Copy every line of the listing that holds the string "question".

(Beginning of Provided material)

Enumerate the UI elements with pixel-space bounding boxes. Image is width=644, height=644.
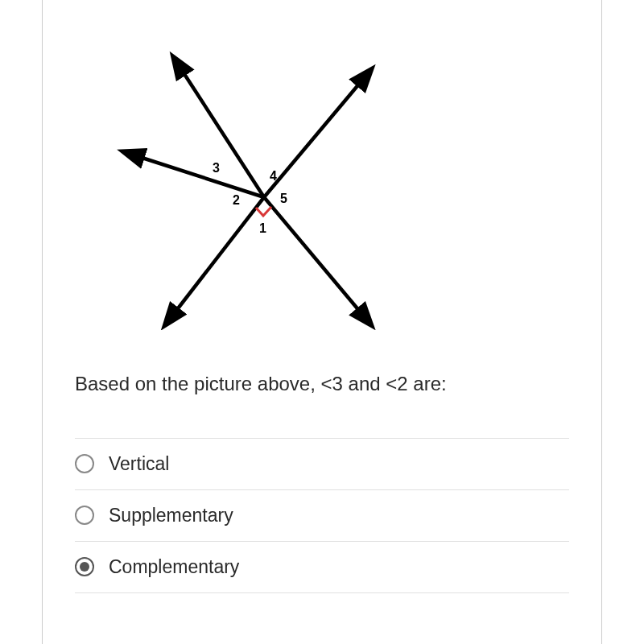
question-card: 3 4 2 5 1 Based on the picture above, <3… [42, 0, 602, 644]
option-label: Complementary [109, 556, 239, 578]
question-text: Based on the picture above, <3 and <2 ar… [43, 354, 601, 422]
lines-svg [91, 24, 413, 330]
svg-line-4 [127, 153, 264, 197]
svg-line-0 [175, 60, 264, 197]
angle-label-3: 3 [213, 161, 220, 175]
option-complementary[interactable]: Complementary [75, 541, 569, 593]
option-vertical[interactable]: Vertical [75, 438, 569, 489]
answer-options: Vertical Supplementary Complementary [43, 422, 601, 593]
radio-icon [75, 506, 94, 525]
angle-label-4: 4 [270, 169, 277, 184]
radio-icon [75, 454, 94, 473]
angle-diagram: 3 4 2 5 1 [91, 24, 413, 330]
angle-label-1: 1 [259, 221, 266, 236]
svg-line-3 [167, 197, 264, 322]
angle-label-2: 2 [233, 193, 240, 208]
diagram-area: 3 4 2 5 1 [43, 0, 601, 354]
svg-line-2 [264, 72, 369, 197]
option-label: Vertical [109, 453, 169, 475]
angle-label-5: 5 [280, 192, 287, 206]
radio-icon-selected [75, 557, 94, 576]
option-supplementary[interactable]: Supplementary [75, 489, 569, 541]
svg-line-1 [264, 197, 369, 322]
option-label: Supplementary [109, 505, 233, 526]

(End of Provided material)

**Response**
question-card: 3 4 2 5 1 Based on the picture above, <3… [42, 0, 602, 644]
question-text: Based on the picture above, <3 and <2 ar… [43, 354, 601, 422]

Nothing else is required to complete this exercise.